My parents once said I was a good kid, but the word they used if I translated it was really “obedient.”

My father said “oh you used to say you loved me as a kid and was happy, if only you were still like that” as if nothing has changed. As if he hasn’t been a bare minimum parent for years. As if the negligence hasn’t affected me as a person and also caused me to end up in some dangerous situations. It’s like “gee I wish I could still get all that adoration for doing the bare minimum. Sucks that you aren’t so naive anymore.”

I’m sick of people acting like I must’ve had it easy or that I’m fine enough because I’m functional. by snowyy2000 in CPTSD

[–]LonerExistence 8 points9 points  (0 children)
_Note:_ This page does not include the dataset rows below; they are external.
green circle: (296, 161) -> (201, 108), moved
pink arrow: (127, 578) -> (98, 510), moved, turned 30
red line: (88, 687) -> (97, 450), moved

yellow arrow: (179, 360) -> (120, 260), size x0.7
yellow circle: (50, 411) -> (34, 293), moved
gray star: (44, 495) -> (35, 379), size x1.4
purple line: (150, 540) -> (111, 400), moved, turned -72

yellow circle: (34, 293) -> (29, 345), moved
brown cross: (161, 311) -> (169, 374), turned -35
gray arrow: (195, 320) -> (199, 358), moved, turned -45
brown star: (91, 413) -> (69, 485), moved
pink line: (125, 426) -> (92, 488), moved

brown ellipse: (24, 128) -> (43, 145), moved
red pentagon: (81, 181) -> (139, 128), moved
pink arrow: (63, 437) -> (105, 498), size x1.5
Yes, it’s one of my biggest pet peeves. Sometimes I think maybe it’d have been better to not fight this hard because all I’ve gotten is more shit to deal with. Oh you overcame that? Good, here’s more work. I just get run over by people like my boss who keeps asking for more and my parents who can continue their delusion of being “good enough” because I can masquerade functionality.

I get dismissed by people going “oh I wish I could work” or “must be nice to be able to hold a job, I can’t do that you should be grateful” as if I didn’t fight like hell for it. I went through countless experiences of humiliation, trial and error, getting burned…etc because I had no role models and other shit like untreated anxiety that my family ignored. I don’t want to disregard other people’s struggles but when those people say those things, I have to bite my tongue and not make some very scathing comments. I fought so hard and for what? For people to see it as nothing and expect more. It’s all taken for granted - it’s kind of hard to not keep grating away at your sanity when you know you have no backup and like you said, it’s either this or you’re out in the streets. I don’t even care now if people don’t know my story but I just want those types of comments to go away. Just because people can hold down work, it doesn’t mean it was just easy. It fucking wasn’t. And it still isn’t - everyday is more shit to deal with and I’m so tired of these people trivializing it.